O livro Ainda estou aqui, de Marcelo Rubens Paiva é singelo e vale muito a pena ser lido. Recentemente deu origem a um filme homônimo, com direção de Walter Salles e que ganhou o prêmio de melhor roteiro no festival de Veneza. Mas não é só a singeleza que faz o livro, ele é político e relembra todo o processo de desparecimento do pai de Marcelo, o Rubens Paiva (interpretado por Selton Mello) durante a ditadura, a luta política de sua mãe, Eunice (interpretada por Fernanda Torres), e o processo do Alzheimer vivido por ela. São comoventes os trechos em que o autor pontua os esquecimentos de Eunice. Mas para além disso, o livro traz um assunto que atravessa a muitos, o envelhecimento.

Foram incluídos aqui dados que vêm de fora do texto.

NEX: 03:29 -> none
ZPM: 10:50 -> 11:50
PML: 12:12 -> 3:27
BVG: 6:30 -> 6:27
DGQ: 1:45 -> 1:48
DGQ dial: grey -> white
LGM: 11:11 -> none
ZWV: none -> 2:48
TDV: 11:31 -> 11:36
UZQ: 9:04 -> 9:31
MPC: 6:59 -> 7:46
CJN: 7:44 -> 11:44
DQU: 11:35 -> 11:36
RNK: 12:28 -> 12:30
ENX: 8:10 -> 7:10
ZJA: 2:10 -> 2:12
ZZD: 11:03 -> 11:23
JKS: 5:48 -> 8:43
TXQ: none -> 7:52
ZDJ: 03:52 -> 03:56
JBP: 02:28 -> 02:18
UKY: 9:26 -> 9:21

Diante de uma sociedade que cada vez mais descobre novos cosméticos e aplaude as últimas descobertas ligadas ao rejuvenescimento, falar de envelhecer se torna um incômodo. Entre tantos estudos realizados, um deles um fala que o envelhecimento se inicia quando nascemos. A partir dali a vida vai passando e ao mesmo tempo que vamos crescendo e amadurecendo, vamos envelhecendo. A pele vai se tornando mais rígida, o cérebro vai se apurando em suas sinapses, o rosto vai mudando, a voz e tudo mais vai se transformando.
E todo este processo se torna visível em algumas etapas da vida. Na adolescência a fisiologia explode com alterações corporais diversas. Na vida adulta parece haver uma estabilizada até a entrada dos quarenta, quando iniciam alguns pequenos sintomas/marcas, como dificuldade de enxergar, algumas rugas, batalha para emagrecer, uma pele menos viçosa. Não que o processo seja igual para todos, pois há fatores contextuais, culturais e genéticos que interferem no envelhecer. Mas de fato ocorre uma mudança corporal por vezes nítida.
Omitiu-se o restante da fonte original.